A Generic method to Request XML using HttpWebResponse
The following method allows you to request the xml, put the response content into a string, and deserialize into the model. It assumes you already have an HttpWebRequest object correctly setup in the class before calling GetXmlRequest(). Feel free to dry out the code to suit your purposes.
1: public static T GetXmlRequest<T>(Uri uri)
3: if (uri == null)
5: throw new NullReferenceException("uri");
8: TimeSpan timeSpan = new TimeSpan(0, 2, 0);
10: HttpWebRequest request = (HttpWebRequest)HttpWebRequest.Create(uri);
11: request.Timeout = (int)timeSpan.TotalMilliseconds;
12: request.ReadWriteTimeout = (int)timeSpan.TotalMilliseconds * 100;
13: request.Method = "GET";
14: request.ContentType = "text/xml";
18: using (HttpWebResponse httpWebResponse = (HttpWebResponse)request.GetResponse())
20: using (StreamReader streamReader = new StreamReader(httpWebResponse.GetResponseStream()))
22: // leave this in, to look at string in debugger
23: string xml = streamReader.ReadToEnd();
25: if (string.IsNullOrEmpty(xml))
27: return default(T);
30: T temp = Serializer.XmlDeserialize<T>(xml, Encoding.GetEncoding(httpWebResponse.CharacterSet));
32: // DFB: Object couldn't be deserialized
33: if (EqualityComparer<T>.Default.Equals(temp, default(T)))
35: Debug.WriteLine("default T");
38: return temp;
42: catch (WebException webException)
44: if (webException.Response != null)
46: using (Stream responseStream = webException.Response.GetResponseStream())
48: if (responseStream != null)
50: using (StreamReader reader = new StreamReader(responseStream))
A Generic method to Deserialize into the auto-generated Classes
Once you have the xml (line 23 above), you can deserialize into the auto-generated classes (line 30).
1: public static T XmlDeserialize<T>(string xml, Encoding encoding)
5: T obj = Activator.CreateInstance<T>();
7: XmlSerializer serializer = new XmlSerializer(obj.GetType());
9: using (MemoryStream memoryStream = new MemoryStream(encoding.GetBytes(xml)))

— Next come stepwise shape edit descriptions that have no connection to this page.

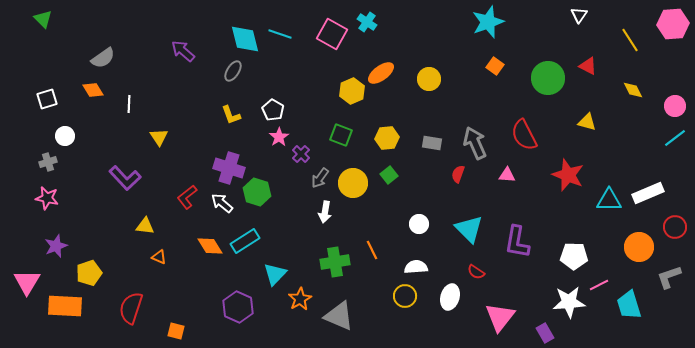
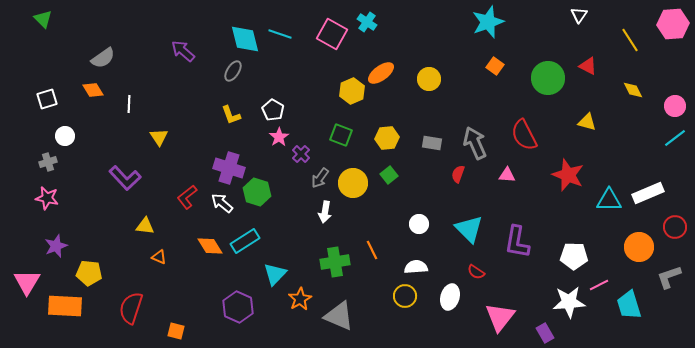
yellow pentagon at (89, 273): rotated 25 degrees clockwise
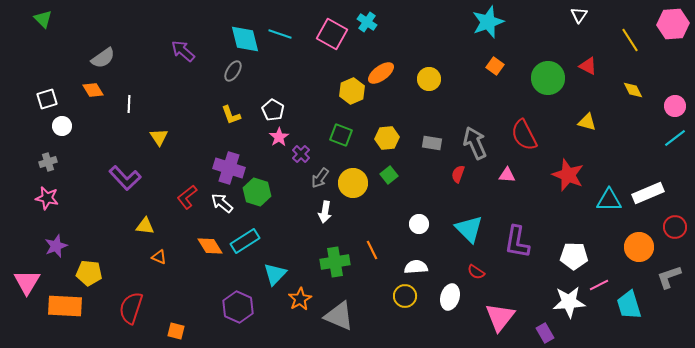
white circle at (65, 136): moved 3 px left, 10 px up
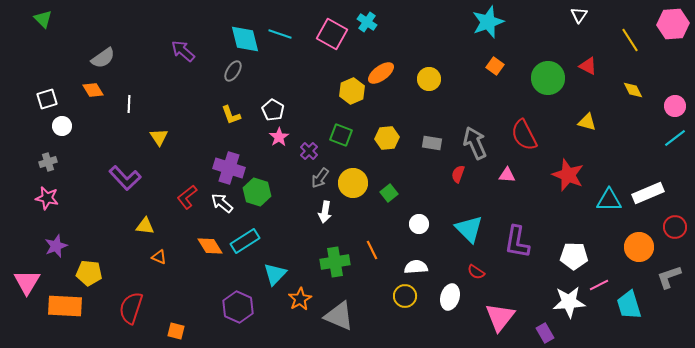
purple cross at (301, 154): moved 8 px right, 3 px up
green square at (389, 175): moved 18 px down
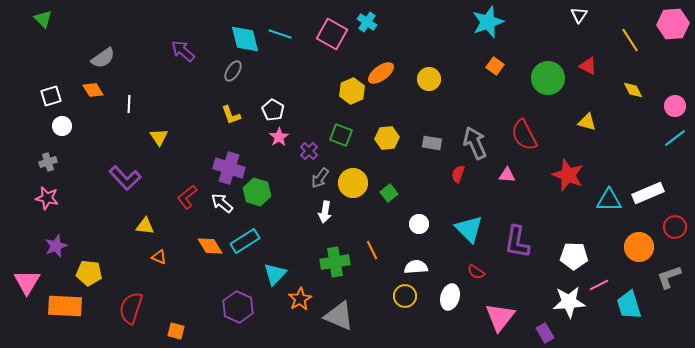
white square at (47, 99): moved 4 px right, 3 px up
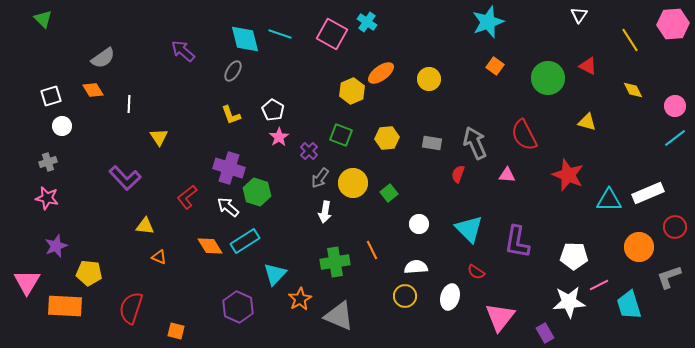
white arrow at (222, 203): moved 6 px right, 4 px down
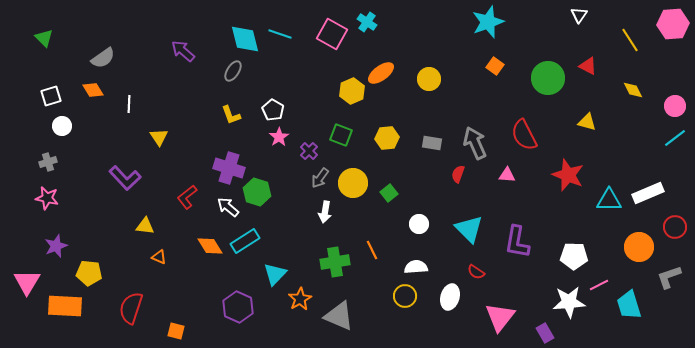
green triangle at (43, 19): moved 1 px right, 19 px down
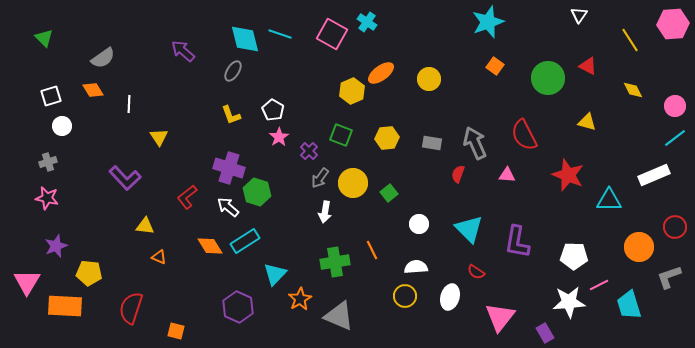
white rectangle at (648, 193): moved 6 px right, 18 px up
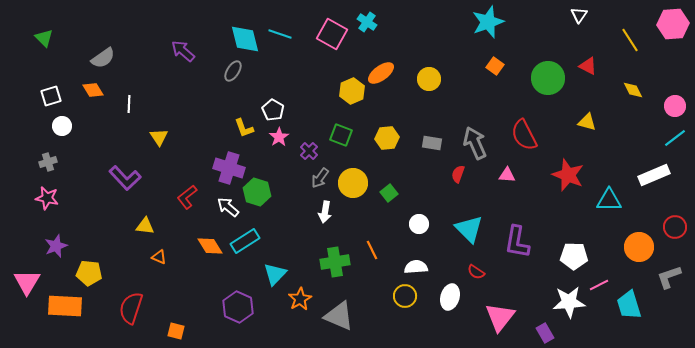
yellow L-shape at (231, 115): moved 13 px right, 13 px down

11: T temp = (T)serializer.Deserialize(memoryStream);
12: return temp;
A Unit Test library to View the Rss xml in the Generated Models
The project containing this code is available on GitHub. Download, build and run the test named “StringToObject” found in the UnitTest1.cs file of the XmlTestProject. Set a breakpoint on Assert.IsNotNull(newRssObject) and add the newRssObject to the Watch window.
You can see the data in the classes via the Watch window below.
The test reads an xml file using auto-generated classes.
This example shows how to take a raw xml string and convert it into C# .Net classes you can use to deserialize the xml. Now that the data is in a model, you can put the data in any traditional data store. My most common next steps are adding Ling to choose some interesting queries and serializing back to a file on disk.